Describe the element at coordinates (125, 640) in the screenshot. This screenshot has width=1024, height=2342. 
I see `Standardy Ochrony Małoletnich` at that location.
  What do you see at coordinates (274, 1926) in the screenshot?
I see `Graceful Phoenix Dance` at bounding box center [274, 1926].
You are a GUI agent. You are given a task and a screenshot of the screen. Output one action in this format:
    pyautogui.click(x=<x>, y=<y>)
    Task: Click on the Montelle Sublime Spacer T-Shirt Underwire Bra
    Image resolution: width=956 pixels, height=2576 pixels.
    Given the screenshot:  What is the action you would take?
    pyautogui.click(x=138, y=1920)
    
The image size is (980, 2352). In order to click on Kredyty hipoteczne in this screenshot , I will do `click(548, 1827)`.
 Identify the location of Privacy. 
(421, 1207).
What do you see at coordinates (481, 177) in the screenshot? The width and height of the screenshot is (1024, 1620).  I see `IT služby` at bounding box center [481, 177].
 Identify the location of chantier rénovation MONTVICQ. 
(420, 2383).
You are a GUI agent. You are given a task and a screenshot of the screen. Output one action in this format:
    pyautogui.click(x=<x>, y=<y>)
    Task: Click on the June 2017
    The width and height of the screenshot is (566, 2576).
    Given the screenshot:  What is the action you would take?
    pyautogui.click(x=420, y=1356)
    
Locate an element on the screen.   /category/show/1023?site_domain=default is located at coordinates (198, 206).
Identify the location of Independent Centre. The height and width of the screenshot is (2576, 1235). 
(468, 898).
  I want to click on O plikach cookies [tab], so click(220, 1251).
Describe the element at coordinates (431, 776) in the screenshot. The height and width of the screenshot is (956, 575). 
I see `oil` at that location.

------------------------------------------------------------------------

## PROBLEM
Word for word, set down each line of the material.

## EXPECTED OUTPUT
Describe the element at coordinates (125, 640) in the screenshot. This screenshot has width=1024, height=2342. 
I see `Standardy Ochrony Małoletnich` at that location.
  What do you see at coordinates (274, 1926) in the screenshot?
I see `Graceful Phoenix Dance` at bounding box center [274, 1926].
You are a GUI agent. You are given a task and a screenshot of the screen. Output one action in this format:
    pyautogui.click(x=<x>, y=<y>)
    Task: Click on the Montelle Sublime Spacer T-Shirt Underwire Bra
    Image resolution: width=956 pixels, height=2576 pixels.
    Given the screenshot:  What is the action you would take?
    pyautogui.click(x=138, y=1920)
    
The image size is (980, 2352). In order to click on Kredyty hipoteczne in this screenshot , I will do `click(548, 1827)`.
 Identify the location of Privacy. 
(421, 1207).
What do you see at coordinates (481, 177) in the screenshot? The width and height of the screenshot is (1024, 1620).  I see `IT služby` at bounding box center [481, 177].
 Identify the location of chantier rénovation MONTVICQ. 
(420, 2383).
You are a GUI agent. You are given a task and a screenshot of the screen. Output one action in this format:
    pyautogui.click(x=<x>, y=<y>)
    Task: Click on the June 2017
    The width and height of the screenshot is (566, 2576).
    Given the screenshot:  What is the action you would take?
    pyautogui.click(x=420, y=1356)
    
Locate an element on the screen.   /category/show/1023?site_domain=default is located at coordinates (198, 206).
Identify the location of Independent Centre. The height and width of the screenshot is (2576, 1235). 
(468, 898).
  I want to click on O plikach cookies [tab], so click(220, 1251).
Describe the element at coordinates (431, 776) in the screenshot. The height and width of the screenshot is (956, 575). 
I see `oil` at that location.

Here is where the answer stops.